Beneath this line are the data; copy exactly the part of them that opens with the line containing "24 dicembre 2012 alle ore 16:59" and closes with the line containing "घोषित कर दिया है।", and only that part.

*** Input ***

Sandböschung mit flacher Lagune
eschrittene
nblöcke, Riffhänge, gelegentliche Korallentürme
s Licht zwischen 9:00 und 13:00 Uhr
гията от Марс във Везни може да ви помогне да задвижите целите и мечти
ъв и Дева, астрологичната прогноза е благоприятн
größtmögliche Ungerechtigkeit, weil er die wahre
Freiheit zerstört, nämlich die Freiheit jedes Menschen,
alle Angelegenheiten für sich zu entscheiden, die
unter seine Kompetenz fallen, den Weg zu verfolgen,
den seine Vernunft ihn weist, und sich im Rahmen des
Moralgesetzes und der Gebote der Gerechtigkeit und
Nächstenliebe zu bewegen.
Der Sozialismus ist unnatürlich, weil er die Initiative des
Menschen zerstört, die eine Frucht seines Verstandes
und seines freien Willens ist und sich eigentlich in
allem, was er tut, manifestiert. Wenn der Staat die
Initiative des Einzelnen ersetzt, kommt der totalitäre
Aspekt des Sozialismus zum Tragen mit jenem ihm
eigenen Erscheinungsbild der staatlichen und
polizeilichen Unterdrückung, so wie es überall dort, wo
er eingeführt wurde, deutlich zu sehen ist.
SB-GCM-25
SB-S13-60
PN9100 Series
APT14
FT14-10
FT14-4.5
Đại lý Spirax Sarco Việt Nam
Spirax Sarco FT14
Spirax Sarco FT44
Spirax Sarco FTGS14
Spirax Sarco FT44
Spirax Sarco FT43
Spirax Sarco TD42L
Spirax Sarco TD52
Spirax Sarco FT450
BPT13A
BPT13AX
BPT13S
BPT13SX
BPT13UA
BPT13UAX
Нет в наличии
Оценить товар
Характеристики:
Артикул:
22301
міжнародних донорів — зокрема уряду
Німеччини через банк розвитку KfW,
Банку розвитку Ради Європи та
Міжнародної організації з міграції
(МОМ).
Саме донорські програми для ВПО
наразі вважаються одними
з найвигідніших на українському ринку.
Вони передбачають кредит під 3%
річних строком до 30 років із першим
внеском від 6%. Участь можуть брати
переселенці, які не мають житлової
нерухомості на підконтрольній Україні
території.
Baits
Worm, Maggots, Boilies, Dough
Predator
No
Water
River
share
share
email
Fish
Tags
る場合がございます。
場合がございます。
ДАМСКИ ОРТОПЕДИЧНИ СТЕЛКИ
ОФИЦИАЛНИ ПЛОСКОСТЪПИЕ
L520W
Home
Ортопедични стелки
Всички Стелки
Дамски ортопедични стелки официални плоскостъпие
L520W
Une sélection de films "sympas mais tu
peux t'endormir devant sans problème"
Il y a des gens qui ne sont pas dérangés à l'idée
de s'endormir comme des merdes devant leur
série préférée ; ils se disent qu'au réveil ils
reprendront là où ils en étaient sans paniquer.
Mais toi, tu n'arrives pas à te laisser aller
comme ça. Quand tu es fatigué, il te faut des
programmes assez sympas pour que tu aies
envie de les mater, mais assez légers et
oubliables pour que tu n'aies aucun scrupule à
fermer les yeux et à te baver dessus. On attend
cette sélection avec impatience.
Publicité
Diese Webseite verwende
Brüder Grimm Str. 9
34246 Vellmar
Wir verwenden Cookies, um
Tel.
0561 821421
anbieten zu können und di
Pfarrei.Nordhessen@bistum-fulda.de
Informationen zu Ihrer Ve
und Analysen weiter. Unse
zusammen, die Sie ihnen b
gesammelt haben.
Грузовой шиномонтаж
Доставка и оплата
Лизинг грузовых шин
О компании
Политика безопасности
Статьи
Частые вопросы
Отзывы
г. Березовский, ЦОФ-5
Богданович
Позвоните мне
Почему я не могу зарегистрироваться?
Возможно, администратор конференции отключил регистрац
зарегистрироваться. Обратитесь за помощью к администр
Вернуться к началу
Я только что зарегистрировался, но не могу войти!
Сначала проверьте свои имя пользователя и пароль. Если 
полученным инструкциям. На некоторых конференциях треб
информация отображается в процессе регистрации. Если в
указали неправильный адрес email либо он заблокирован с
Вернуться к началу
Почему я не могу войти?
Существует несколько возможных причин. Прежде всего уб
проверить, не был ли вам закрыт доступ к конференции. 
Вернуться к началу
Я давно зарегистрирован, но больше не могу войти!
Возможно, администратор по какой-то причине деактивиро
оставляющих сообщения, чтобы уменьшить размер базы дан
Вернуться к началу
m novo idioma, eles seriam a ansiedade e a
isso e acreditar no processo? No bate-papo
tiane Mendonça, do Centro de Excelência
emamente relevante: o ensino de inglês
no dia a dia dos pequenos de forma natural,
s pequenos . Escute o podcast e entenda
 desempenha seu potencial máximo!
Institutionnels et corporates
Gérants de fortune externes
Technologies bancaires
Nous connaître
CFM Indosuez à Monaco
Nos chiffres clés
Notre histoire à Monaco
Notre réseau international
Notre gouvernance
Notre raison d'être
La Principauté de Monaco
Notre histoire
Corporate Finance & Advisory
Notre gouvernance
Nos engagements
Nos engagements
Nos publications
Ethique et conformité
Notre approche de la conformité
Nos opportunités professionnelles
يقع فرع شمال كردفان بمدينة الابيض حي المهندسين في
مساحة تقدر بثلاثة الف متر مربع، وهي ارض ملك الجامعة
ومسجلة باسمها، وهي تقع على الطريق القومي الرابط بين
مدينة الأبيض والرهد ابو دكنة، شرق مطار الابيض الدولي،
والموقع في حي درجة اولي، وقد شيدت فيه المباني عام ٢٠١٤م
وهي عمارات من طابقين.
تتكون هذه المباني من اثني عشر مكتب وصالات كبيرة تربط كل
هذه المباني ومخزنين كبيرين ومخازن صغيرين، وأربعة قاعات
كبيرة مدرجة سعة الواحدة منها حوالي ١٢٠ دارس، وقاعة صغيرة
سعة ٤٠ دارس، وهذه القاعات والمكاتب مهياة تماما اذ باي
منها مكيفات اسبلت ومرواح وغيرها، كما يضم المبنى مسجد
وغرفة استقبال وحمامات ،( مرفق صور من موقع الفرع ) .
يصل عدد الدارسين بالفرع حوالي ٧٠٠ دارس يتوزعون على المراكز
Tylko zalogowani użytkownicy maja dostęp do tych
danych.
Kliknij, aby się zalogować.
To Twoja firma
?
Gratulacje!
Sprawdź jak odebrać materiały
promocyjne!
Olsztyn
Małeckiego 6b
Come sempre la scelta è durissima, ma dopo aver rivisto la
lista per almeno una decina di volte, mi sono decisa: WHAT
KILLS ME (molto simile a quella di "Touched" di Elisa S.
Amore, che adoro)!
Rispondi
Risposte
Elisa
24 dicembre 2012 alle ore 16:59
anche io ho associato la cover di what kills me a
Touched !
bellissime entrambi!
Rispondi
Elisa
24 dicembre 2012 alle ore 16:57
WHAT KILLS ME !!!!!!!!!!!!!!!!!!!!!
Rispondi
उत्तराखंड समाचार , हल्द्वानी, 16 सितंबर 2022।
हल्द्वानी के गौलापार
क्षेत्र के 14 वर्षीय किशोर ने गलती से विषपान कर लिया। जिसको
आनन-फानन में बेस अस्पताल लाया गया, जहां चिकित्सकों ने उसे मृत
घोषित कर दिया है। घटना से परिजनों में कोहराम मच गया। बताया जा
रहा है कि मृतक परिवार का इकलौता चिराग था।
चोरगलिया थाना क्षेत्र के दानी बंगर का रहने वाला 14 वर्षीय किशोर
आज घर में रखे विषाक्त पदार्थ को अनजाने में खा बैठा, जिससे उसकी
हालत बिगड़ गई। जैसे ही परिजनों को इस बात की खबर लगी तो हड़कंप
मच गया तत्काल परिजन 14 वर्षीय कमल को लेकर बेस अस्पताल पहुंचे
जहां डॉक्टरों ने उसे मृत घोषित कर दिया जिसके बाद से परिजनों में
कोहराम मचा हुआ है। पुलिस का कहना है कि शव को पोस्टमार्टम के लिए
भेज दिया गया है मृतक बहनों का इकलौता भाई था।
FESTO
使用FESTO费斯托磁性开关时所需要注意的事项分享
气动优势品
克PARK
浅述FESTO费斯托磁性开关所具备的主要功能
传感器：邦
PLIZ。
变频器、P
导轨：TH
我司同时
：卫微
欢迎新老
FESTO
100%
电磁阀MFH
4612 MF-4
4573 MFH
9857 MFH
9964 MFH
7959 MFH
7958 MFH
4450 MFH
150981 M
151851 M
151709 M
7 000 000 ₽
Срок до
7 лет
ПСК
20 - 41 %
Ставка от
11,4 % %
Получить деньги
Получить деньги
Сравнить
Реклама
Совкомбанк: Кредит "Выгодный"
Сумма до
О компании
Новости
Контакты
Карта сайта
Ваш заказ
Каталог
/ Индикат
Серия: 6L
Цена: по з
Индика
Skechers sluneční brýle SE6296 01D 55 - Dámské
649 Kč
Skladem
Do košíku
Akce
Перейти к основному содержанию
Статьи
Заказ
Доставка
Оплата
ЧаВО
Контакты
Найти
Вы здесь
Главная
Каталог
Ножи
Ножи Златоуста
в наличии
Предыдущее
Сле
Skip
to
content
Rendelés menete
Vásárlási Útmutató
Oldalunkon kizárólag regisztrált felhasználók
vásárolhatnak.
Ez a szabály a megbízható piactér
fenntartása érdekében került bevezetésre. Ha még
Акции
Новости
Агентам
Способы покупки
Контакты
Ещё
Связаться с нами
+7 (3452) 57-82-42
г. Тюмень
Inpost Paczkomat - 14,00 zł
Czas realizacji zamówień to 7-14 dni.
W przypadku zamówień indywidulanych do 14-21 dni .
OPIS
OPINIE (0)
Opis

*** End of Input ***

» Exercise answer:
24 dicembre 2012 alle ore 16:59
anche io ho associato la cover di what kills me a
Touched !
bellissime entrambi!
Rispondi
Elisa
24 dicembre 2012 alle ore 16:57
WHAT KILLS ME !!!!!!!!!!!!!!!!!!!!!
Rispondi
उत्तराखंड समाचार , हल्द्वानी, 16 सितंबर 2022।
हल्द्वानी के गौलापार
क्षेत्र के 14 वर्षीय किशोर ने गलती से विषपान कर लिया। जिसको
आनन-फानन में बेस अस्पताल लाया गया, जहां चिकित्सकों ने उसे मृत
घोषित कर दिया है। घटना से परिजनों में कोहराम मच गया। बताया जा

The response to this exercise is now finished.